# Listed entries
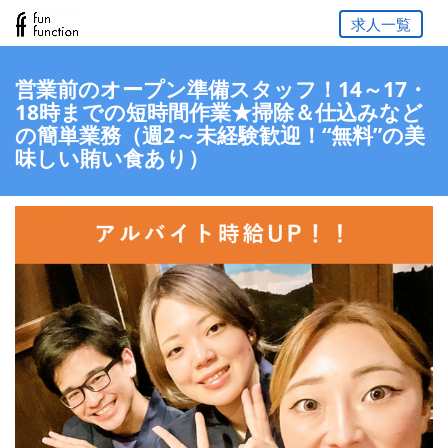
求人一覧
営業前のオープン準備スタッフ！14～17・
18時までの短時間作業★掃除＆仕込みなど
の簡単業務（週2～未経験歓迎！“無料”の美
味しい賄い食あり）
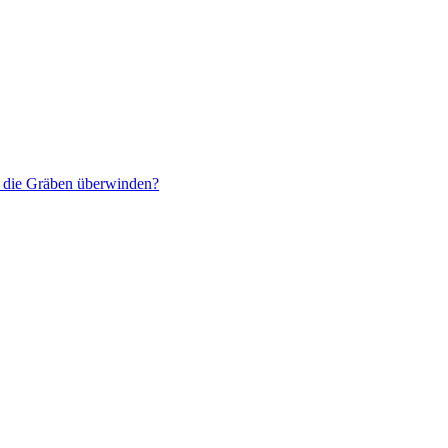
r die Gräben überwinden?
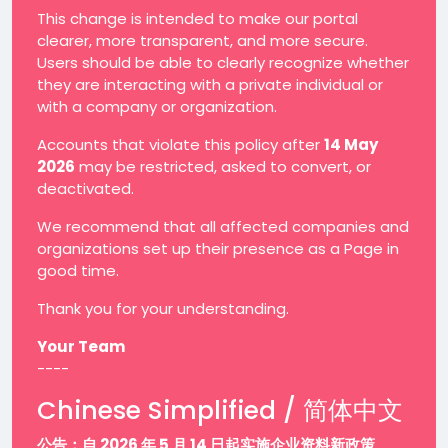
This change is intended to make our portal
clearer, more transparent, and more secure.
Users should be able to clearly recognize whether
they are interacting with a private individual or
with a company or organization.
Accounts that violate this policy after
14 May
2026
may be restricted, asked to convert, or
deactivated.
We recommend that all affected companies and
organizations set up their presence as a Page in
good time.
Thank you for your understanding.
Your Team
----
Chinese Simplified / 简体中文
公告：自 2026 年 5 月 14 日起实施企业资料新政策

# How to complete this task
Copy every line from the records above that contains the string "with".

# Answer to the exercise
they are interacting with a private individual or
with a company or organization.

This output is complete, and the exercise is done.